WHAT TO WORK ON »
Look at each line of the records and count those with "Trac" in them. Please answer with the count alone.

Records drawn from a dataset

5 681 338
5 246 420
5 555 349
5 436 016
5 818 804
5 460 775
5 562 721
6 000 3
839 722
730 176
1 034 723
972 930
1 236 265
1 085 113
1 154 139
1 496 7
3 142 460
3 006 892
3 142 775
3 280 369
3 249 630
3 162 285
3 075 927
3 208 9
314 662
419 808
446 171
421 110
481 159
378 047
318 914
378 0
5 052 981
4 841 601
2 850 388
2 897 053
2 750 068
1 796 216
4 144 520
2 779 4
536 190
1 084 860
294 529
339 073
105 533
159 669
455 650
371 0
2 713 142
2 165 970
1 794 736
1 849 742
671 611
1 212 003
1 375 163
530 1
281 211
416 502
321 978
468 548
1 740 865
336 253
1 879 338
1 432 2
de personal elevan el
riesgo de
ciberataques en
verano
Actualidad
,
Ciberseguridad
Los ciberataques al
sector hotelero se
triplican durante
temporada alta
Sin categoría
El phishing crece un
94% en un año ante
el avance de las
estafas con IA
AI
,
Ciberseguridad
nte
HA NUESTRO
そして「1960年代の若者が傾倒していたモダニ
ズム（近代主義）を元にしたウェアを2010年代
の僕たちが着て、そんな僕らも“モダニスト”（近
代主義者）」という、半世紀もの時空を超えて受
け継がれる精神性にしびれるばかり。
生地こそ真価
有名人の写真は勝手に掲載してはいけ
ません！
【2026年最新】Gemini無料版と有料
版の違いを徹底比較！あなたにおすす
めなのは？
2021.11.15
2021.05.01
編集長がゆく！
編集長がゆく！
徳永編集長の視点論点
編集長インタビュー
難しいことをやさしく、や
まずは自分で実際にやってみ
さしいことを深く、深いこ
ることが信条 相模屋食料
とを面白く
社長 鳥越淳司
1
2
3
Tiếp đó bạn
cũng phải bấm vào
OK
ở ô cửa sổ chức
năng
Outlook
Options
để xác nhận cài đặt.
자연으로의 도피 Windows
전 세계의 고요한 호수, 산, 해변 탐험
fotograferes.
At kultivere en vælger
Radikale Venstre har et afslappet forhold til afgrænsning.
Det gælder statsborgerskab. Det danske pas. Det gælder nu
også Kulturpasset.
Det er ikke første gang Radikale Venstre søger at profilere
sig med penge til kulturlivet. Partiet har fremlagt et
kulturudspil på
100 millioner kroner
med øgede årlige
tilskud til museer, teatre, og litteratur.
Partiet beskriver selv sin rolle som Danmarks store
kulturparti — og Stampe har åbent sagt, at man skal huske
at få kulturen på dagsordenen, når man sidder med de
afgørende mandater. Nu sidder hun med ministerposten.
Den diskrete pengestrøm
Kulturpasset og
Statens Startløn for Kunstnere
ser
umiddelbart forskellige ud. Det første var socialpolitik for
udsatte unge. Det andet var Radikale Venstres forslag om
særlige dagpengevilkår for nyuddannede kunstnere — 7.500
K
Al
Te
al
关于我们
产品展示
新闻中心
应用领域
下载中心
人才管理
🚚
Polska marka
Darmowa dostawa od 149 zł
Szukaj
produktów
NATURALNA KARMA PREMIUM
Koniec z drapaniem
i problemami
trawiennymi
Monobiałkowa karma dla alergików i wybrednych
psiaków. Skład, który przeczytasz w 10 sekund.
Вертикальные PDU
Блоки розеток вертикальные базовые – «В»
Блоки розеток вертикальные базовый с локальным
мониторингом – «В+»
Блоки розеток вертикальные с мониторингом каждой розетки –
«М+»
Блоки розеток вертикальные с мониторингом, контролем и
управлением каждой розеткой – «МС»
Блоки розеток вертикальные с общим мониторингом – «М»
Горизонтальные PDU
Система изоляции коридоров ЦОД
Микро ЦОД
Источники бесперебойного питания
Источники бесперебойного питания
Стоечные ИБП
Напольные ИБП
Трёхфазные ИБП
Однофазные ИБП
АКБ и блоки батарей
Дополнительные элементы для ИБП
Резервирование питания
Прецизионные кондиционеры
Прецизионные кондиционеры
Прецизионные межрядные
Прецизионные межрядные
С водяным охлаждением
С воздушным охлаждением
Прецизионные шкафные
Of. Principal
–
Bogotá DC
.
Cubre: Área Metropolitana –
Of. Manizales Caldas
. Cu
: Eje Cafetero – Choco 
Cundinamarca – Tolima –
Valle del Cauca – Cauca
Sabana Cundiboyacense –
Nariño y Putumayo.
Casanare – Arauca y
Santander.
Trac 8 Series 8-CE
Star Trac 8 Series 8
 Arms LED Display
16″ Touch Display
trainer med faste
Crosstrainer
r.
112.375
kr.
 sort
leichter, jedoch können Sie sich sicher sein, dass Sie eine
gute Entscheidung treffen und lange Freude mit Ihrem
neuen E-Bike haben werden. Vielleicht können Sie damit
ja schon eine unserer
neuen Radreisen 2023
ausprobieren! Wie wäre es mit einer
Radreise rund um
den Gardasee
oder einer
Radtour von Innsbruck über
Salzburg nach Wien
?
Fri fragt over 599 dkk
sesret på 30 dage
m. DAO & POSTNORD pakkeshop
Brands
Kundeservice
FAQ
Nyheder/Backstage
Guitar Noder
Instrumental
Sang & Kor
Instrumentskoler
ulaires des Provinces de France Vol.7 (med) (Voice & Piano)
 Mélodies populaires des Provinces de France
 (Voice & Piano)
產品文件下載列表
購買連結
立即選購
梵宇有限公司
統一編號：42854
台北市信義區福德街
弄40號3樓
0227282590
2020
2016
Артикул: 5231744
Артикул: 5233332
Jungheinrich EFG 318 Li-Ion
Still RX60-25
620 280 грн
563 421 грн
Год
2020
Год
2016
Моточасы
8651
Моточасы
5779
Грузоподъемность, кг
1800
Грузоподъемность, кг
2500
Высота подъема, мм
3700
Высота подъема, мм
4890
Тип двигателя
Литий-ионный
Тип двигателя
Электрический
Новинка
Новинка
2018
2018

WRITTEN REPLY »
2